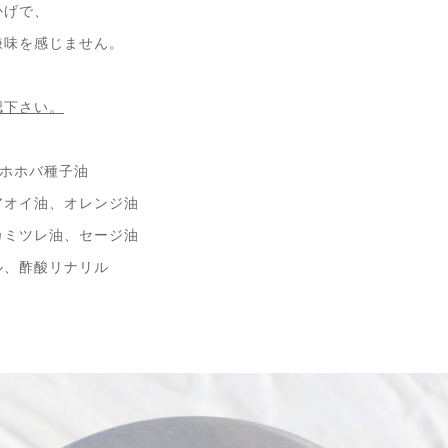
かげで、
嫌味を感じません。
認下さい。
、ホホバ種子油
アオイ油、オレンジ油
カミツレ油、セージ油
ル、酢酸リナリル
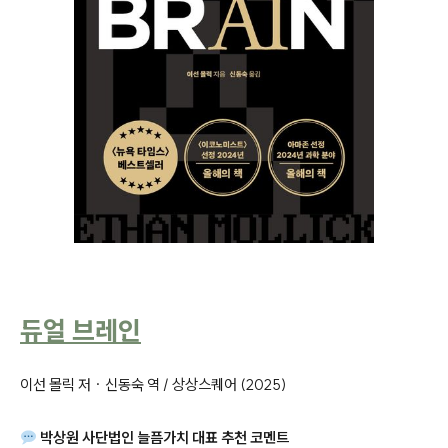
듀얼 브레인
이선 몰릭 저 · 신동숙 역 / 상상스퀘어 (2025)
박상원 사단법인 늘픔가치 대표 추천 코멘트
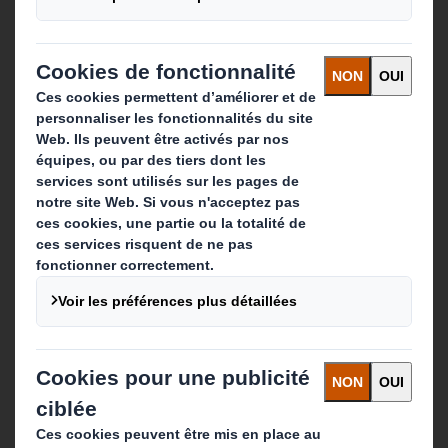
Que faisons-nous ?
Solutions d'emballage
Produits de papier
Services de recyclage
Contact
Nos implantations
Contactez-nous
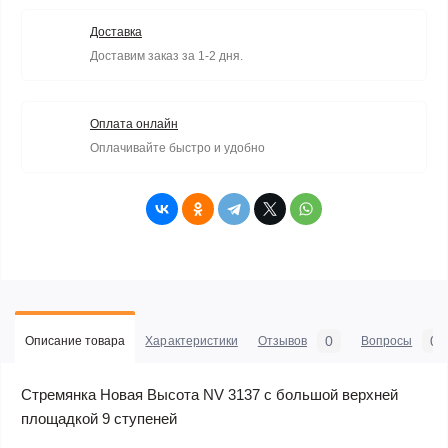
Доставка
Доставим заказ за 1-2 дня.
Оплата онлайн
Оплачивайте быстро и удобно
0
0
Описание товара
Характеристики
Отзывов
Вопросы
Стремянка Новая Высота NV 3137 с большой верхней
площадкой 9 ступеней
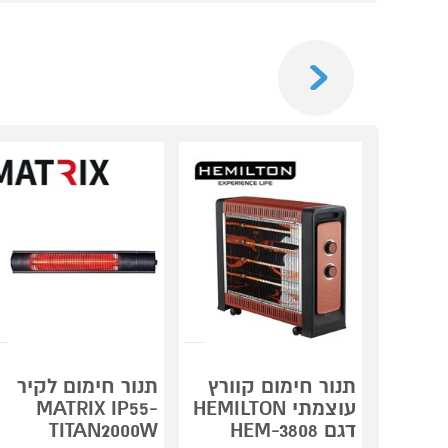
Previous
תנור חימום קוורץ
תנור חימום לקיר
עוצמתי HEMILTON
MATRIX IP55-
דגם HEM-3808
TITAN2000W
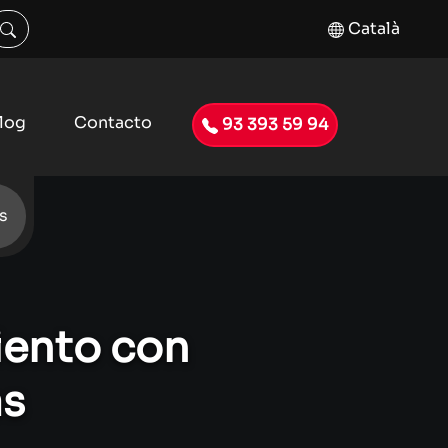
Català
log
Contacto
93 393 59 94
s
iento con
as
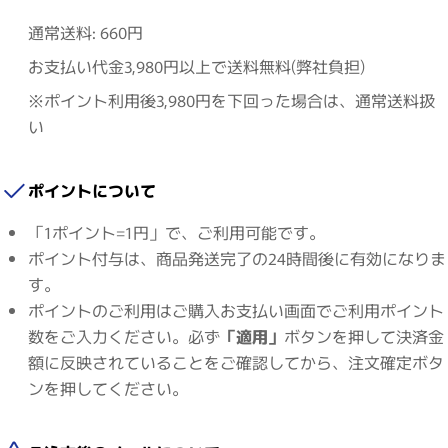
通常送料: 660円
お支払い代金3,980円以上で送料無料(弊社負担)
※ポイント利用後3,980円を下回った場合は、通常送料扱
い
ポイントについて
「1ポイント=1円」で、ご利用可能です。
ポイント付与は、商品発送完了の24時間後に有効になりま
す。
ポイントのご利用はご購入お支払い画面でご利用ポイント
数をご入力ください。必ず
「適用」
ボタンを押して決済金
額に反映されていることをご確認してから、注文確定ボタ
ンを押してください。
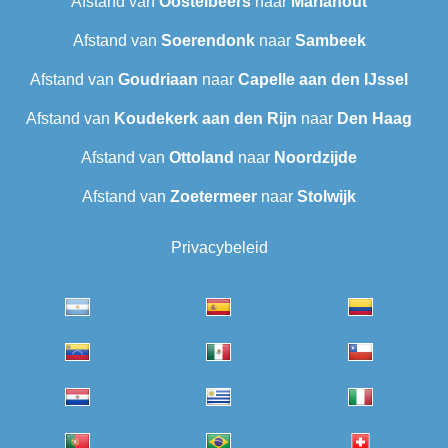
Afstand van
Oostelbeers
naar
Mariahout
Afstand van
Soerendonk
naar
Sambeek
Afstand van
Goudriaan
naar
Capelle aan den IJssel
Afstand van
Koudekerk aan den Rijn
naar
Den Haag
Afstand van
Ottoland
naar
Noordzijde
Afstand van
Zoetermeer
naar
Stolwijk
Privacybeleid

+ + + + + + +

*DIRECTIONS FOR THIS TASK*: Give back every record above word for word, dropping pictures.

*ANSWER SECTION*:
かげで、
嫌味を感じません。
認下さい。
、ホホバ種子油
アオイ油、オレンジ油
カミツレ油、セージ油
ル、酢酸リナリル
듀얼 브레인
이선 몰릭 저 · 신동숙 역 / 상상스퀘어 (2025)
박상원 사단법인 늘픔가치 대표 추천 코멘트
Que faisons-nous ?
Solutions d'emballage
Produits de papier
Services de recyclage
Contact
Nos implantations
Contactez-nous
Доставка
Доставим заказ за 1-2 дня.
Оплата онлайн
Оплачивайте быстро и удобно
0
0
Описание товара
Характеристики
Отзывов
Вопросы
Стремянка Новая Высота NV 3137 с большой верхней
площадкой 9 ступеней
Previous
תנור חימום קוורץ
תנור חימום לקיר
עוצמתי HEMILTON
MATRIX IP55-
דגם HEM-3808
TITAN2000W
Català
log
Contacto
93 393 59 94
s
iento con
as
通常送料: 660円
お支払い代金3,980円以上で送料無料(弊社負担)
※ポイント利用後3,980円を下回った場合は、通常送料扱
い
ポイントについて
「1ポイント=1円」で、ご利用可能です。
ポイント付与は、商品発送完了の24時間後に有効になりま
す。
ポイントのご利用はご購入お支払い画面でご利用ポイント
数をご入力ください。必ず
「適用」
ボタンを押して決済金
額に反映されていることをご確認してから、注文確定ボタ
ンを押してください。
Afstand van
Oostelbeers
naar
Mariahout
Afstand van
Soerendonk
naar
Sambeek
Afstand van
Goudriaan
naar
Capelle aan den IJssel
Afstand van
Koudekerk aan den Rijn
naar
Den Haag
Afstand van
Ottoland
naar
Noordzijde
Afstand van
Zoetermeer
naar
Stolwijk
Privacybeleid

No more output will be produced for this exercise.